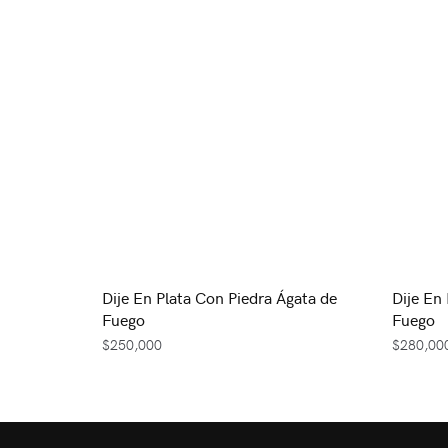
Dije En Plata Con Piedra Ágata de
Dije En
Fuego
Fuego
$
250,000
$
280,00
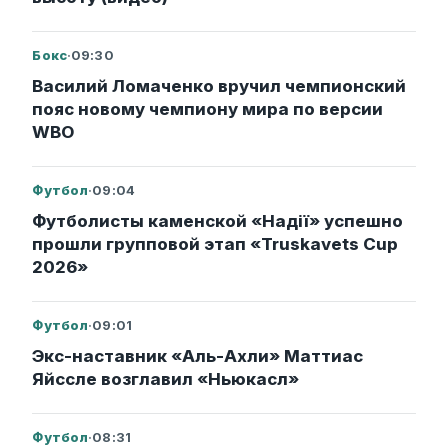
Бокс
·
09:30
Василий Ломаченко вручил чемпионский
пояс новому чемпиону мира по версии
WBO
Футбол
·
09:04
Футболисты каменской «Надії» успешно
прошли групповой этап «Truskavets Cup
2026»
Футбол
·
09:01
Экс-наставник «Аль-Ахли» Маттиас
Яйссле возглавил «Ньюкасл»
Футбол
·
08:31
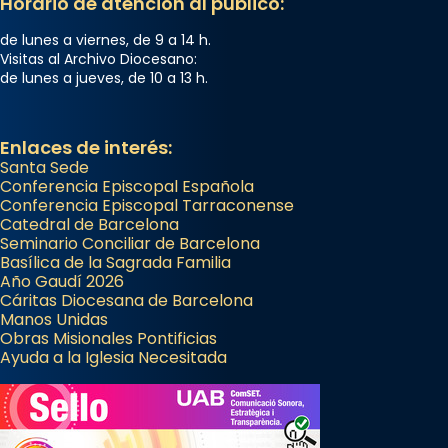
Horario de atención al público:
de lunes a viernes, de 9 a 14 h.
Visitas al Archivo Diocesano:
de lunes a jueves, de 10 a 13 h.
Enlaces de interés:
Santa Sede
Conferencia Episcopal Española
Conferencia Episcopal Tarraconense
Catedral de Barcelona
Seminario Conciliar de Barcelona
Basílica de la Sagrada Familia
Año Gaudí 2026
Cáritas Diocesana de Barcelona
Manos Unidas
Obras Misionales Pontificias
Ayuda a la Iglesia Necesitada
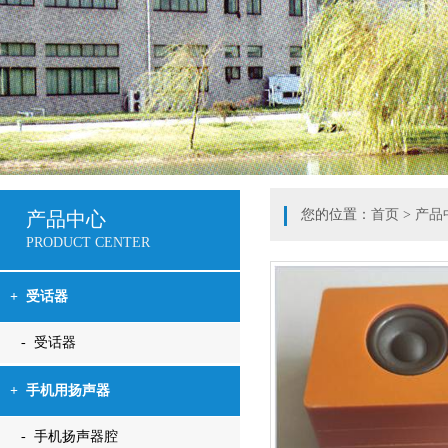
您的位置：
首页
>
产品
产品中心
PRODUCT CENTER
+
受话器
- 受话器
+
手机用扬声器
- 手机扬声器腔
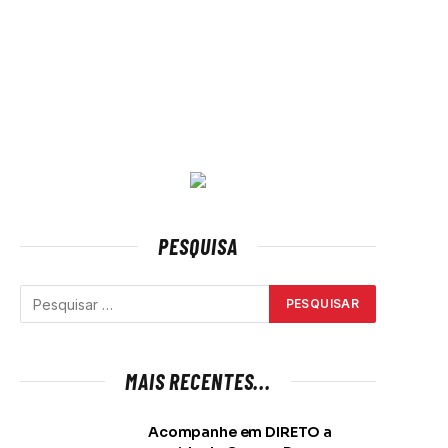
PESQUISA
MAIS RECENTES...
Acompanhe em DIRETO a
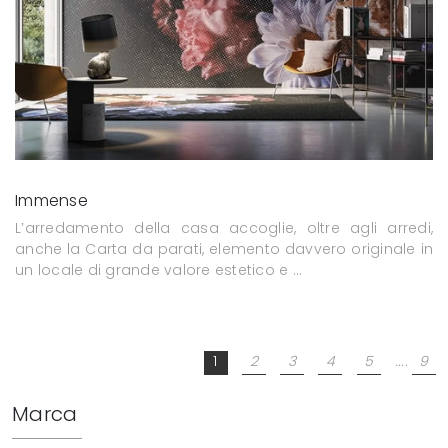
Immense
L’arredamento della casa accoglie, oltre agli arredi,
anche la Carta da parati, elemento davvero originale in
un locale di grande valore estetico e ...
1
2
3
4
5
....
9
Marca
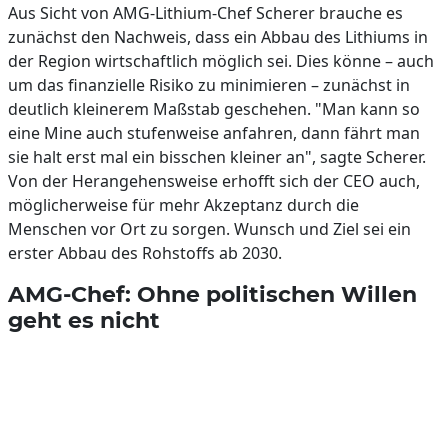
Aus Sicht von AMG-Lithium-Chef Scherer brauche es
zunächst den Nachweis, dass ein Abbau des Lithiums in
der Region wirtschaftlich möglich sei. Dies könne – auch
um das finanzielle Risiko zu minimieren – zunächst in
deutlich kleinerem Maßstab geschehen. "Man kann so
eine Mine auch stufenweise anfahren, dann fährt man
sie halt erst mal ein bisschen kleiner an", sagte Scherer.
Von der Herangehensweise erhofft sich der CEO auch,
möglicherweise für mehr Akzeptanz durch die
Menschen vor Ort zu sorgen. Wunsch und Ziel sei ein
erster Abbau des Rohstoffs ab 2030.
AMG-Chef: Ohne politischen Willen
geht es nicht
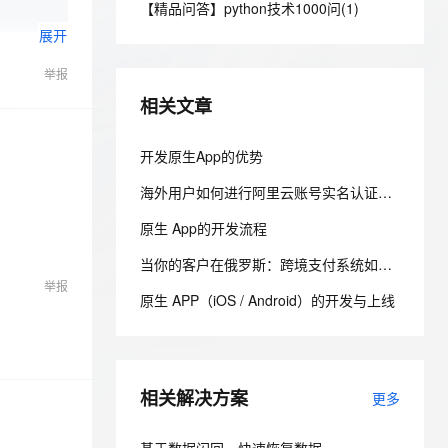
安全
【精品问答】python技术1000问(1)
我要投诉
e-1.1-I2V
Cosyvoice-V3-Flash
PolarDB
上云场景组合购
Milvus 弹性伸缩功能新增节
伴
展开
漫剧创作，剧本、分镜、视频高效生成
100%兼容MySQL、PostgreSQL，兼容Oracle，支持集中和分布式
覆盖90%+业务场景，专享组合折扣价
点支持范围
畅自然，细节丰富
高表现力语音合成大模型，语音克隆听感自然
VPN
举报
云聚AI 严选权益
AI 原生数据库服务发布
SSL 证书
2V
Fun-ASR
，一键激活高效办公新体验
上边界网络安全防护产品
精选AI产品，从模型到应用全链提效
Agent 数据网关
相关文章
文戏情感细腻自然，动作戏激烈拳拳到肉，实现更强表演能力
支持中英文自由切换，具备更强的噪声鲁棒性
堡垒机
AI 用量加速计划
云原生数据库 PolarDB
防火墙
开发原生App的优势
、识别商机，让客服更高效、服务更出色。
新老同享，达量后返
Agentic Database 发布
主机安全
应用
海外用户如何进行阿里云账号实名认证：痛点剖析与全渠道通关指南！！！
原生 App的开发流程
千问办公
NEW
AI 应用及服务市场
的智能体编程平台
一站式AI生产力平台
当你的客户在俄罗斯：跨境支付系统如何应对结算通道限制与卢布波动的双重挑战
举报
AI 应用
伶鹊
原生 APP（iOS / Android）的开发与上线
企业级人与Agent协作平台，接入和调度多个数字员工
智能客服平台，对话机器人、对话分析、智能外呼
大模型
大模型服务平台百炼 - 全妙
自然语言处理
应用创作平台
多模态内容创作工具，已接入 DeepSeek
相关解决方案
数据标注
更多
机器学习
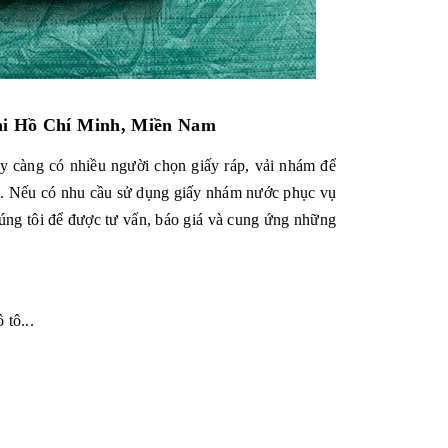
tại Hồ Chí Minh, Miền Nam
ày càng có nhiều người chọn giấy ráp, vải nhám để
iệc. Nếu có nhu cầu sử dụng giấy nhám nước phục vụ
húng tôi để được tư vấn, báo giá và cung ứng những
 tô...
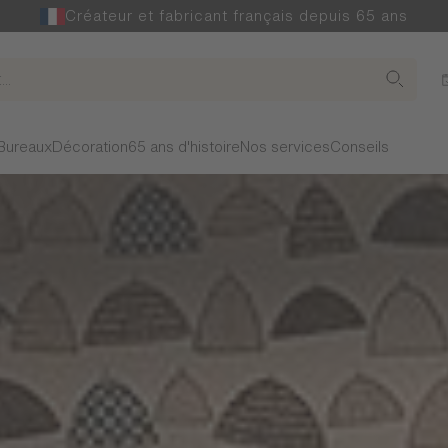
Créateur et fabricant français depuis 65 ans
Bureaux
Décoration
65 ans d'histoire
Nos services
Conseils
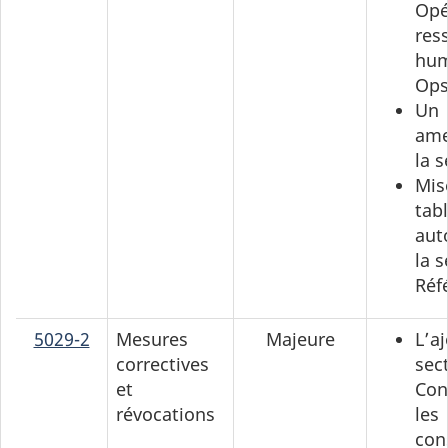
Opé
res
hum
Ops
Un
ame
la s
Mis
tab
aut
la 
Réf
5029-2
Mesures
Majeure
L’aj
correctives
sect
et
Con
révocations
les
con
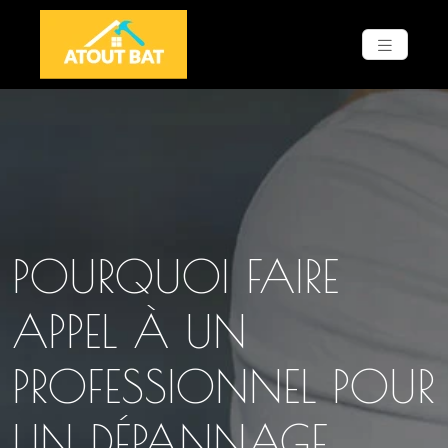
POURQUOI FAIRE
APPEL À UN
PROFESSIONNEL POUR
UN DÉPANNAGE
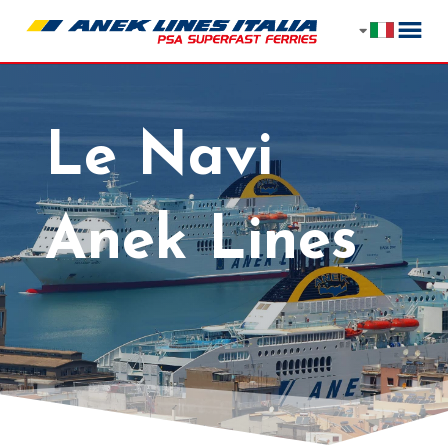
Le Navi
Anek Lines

==

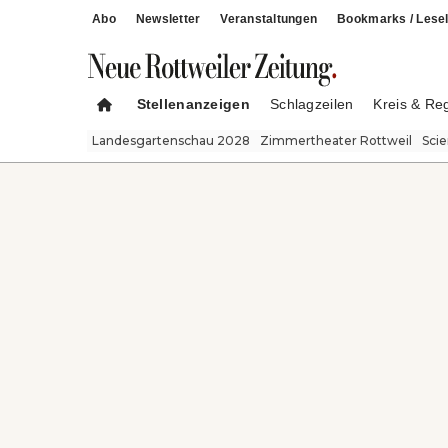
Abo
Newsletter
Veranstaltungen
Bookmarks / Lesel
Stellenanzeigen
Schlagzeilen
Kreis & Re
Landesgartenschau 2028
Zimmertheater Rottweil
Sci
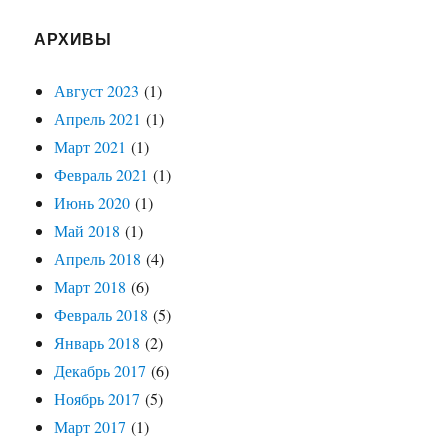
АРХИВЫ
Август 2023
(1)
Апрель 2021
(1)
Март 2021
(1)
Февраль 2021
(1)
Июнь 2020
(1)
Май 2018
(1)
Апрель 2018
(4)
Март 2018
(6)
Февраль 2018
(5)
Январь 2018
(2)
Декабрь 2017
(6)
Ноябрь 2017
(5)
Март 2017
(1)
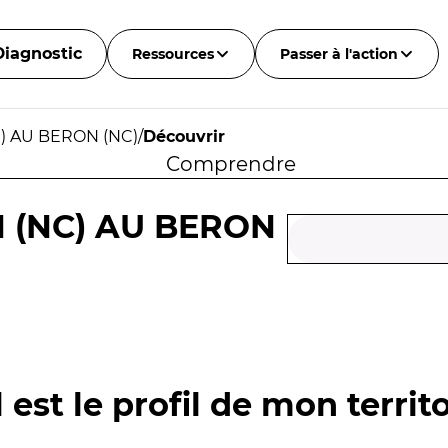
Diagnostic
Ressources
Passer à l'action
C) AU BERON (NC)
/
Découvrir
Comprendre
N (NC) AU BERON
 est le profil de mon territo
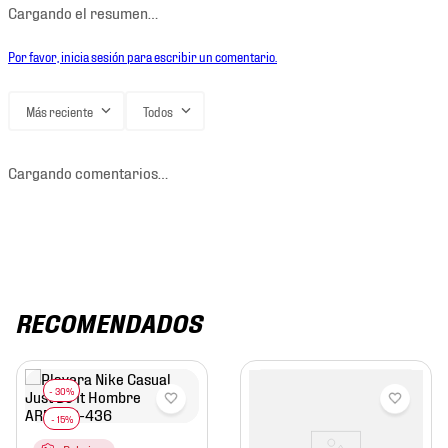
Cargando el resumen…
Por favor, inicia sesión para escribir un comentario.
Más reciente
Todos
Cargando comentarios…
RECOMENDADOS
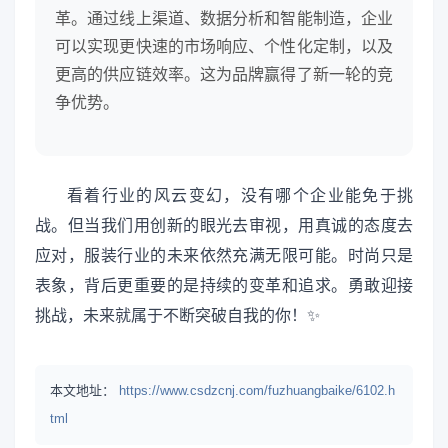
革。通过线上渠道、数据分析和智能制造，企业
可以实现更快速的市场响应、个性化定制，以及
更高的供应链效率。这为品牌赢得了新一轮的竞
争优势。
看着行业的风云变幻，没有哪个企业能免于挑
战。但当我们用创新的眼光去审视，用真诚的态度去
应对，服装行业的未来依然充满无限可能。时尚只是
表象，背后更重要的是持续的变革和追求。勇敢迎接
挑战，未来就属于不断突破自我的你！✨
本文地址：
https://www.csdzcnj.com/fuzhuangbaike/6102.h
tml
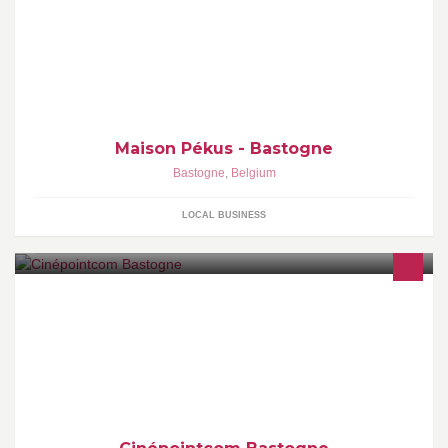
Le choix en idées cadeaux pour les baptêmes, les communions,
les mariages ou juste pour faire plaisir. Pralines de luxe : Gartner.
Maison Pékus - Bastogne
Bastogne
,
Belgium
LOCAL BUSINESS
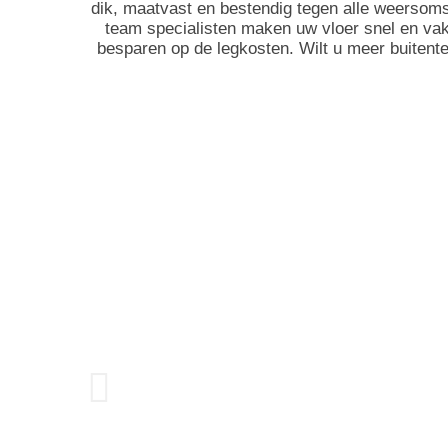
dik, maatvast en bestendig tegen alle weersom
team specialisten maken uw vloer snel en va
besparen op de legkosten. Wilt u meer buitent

...

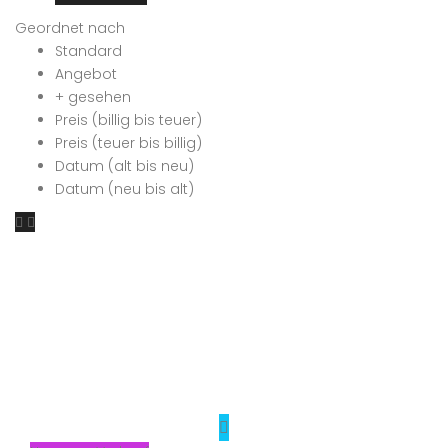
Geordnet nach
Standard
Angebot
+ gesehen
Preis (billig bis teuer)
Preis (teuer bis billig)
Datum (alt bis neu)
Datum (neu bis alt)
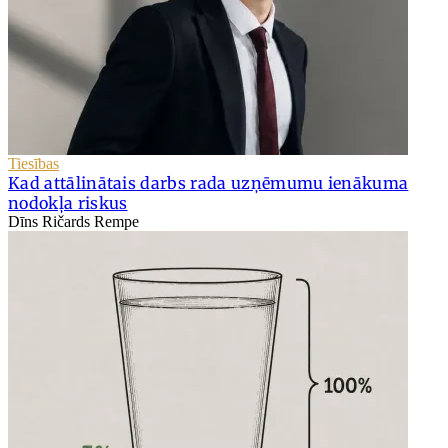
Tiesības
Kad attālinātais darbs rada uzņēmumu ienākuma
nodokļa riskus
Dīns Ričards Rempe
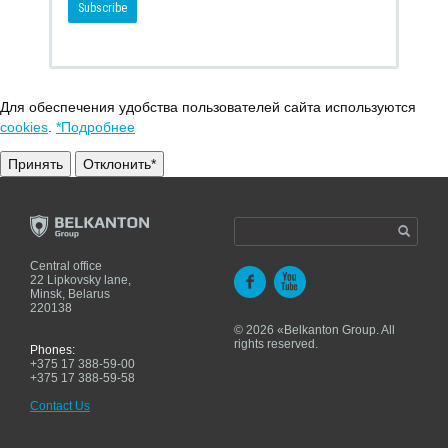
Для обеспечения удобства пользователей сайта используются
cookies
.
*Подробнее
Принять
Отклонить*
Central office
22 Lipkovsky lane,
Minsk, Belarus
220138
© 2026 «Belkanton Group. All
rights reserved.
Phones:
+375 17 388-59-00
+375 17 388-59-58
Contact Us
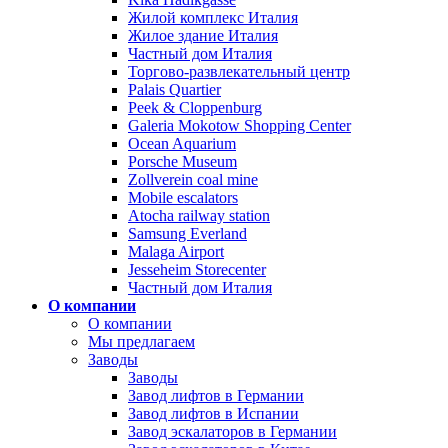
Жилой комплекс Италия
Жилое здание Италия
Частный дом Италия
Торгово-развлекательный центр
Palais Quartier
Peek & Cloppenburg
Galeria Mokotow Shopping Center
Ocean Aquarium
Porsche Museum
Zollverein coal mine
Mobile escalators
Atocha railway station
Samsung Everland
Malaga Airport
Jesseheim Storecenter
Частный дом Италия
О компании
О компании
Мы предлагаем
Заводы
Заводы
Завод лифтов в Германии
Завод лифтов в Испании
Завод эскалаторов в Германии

-- Activity --
Search the records for the string "Италия" and report each line that has it.

-- Written answer --
Жилой комплекс Италия
Жилое здание Италия
Частный дом Италия
Частный дом Италия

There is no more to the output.